Headline: The Energiewende as engine for public participation?

The Institute for Advanced Sustainability Studies in cooperation with the Institute for Advanced Study in the Humanities in Essen has started a research project called “Demoenergy – The Transformation of the Energy System as the Engine for Democratic Innovations.” The project examines ways to increase the acceptance for the Energiewende in Germany, and analyzes how citizens could be better integrated in the entire transformation process.

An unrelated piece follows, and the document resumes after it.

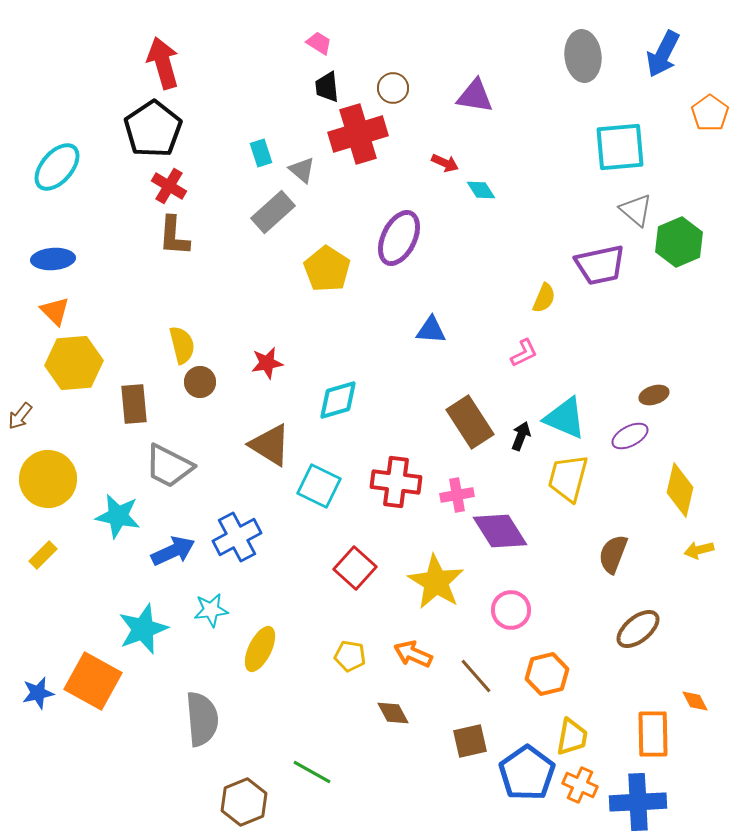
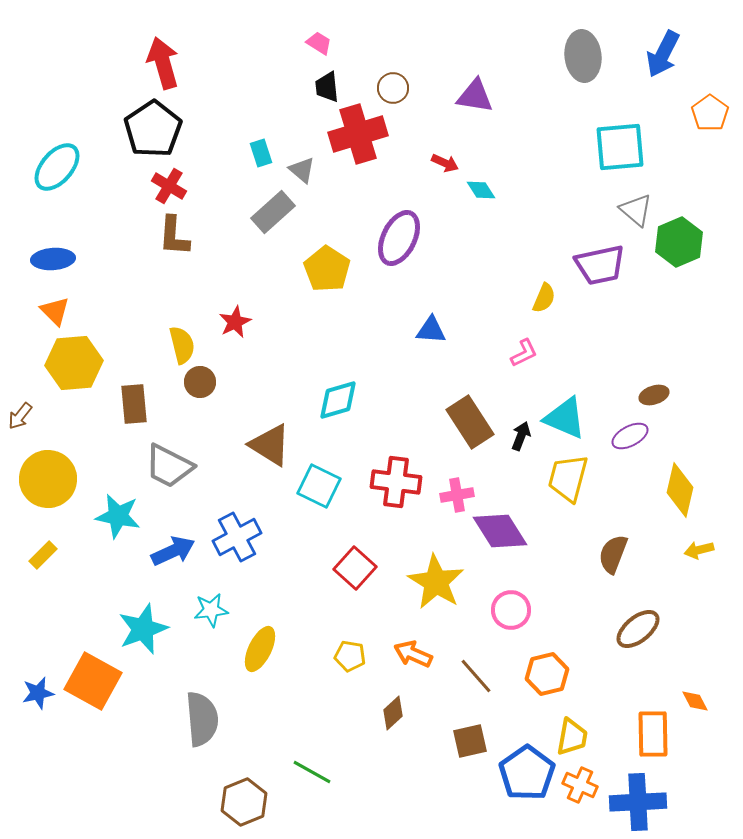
red star at (267, 363): moved 32 px left, 41 px up; rotated 16 degrees counterclockwise
brown diamond at (393, 713): rotated 76 degrees clockwise
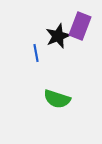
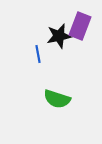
black star: moved 1 px right; rotated 10 degrees clockwise
blue line: moved 2 px right, 1 px down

The exit from nuclear power and the further development of power generation from renewable resources result in the need for optimization and expansion of electric power lines under enormous time pressure. Further, more and more wind power plants, solar parks, biogas, pump storage and geothermal power plants will be set up all over the country. All these changes within the energy infrastructure will have a wide impact on nature and on people’s living environment; therefore, a high level of understanding and acceptance within society is essential. Consequently, citizens need to be integrated in these processes and discourses about the transformation of the energy system from the very beginning.

The newly started research project “Demoenergy – The Transformation of the Energy System as the Engine for Democratic Innovations” will therefore focus on the relation between the transformation of the energy system and democratic innovations by examining empirically their interconnection. For instance, one question the project aims to answer is: Which are the necessary and sufficient conditions for public participation to work successfully?

The three main fields of research are:

  1. The complete mapping of social processes of mobilization and conflicts regarding the introduction and the expansion of different technologies in Germany (e.g. wind and solar energy parks, pump storage plants, and new electric lines respectively).
  2. The analysis and examination of conflicts and discourses which have played an important role in Germany. Further, the project will focus on the course of these conflicts and discourses by extracting their recurrent patterns (e.g. in the case of the implementation of technologies such as Carbon capture and storage (CCS)).
  3. The conceptualization and evaluation of different forms of dialogue-oriented participation of citizens in selected settings concerning the increased construction of electric power transmission lines. The project’s aim is to shed light on the impact those formats and contextual conditions have on the success of processes of public participation.

The results and empirical findings will be fruitfully integrated into the work of the “Transdisciplinary Panel of Energy Change” at the IASS in Potsdam.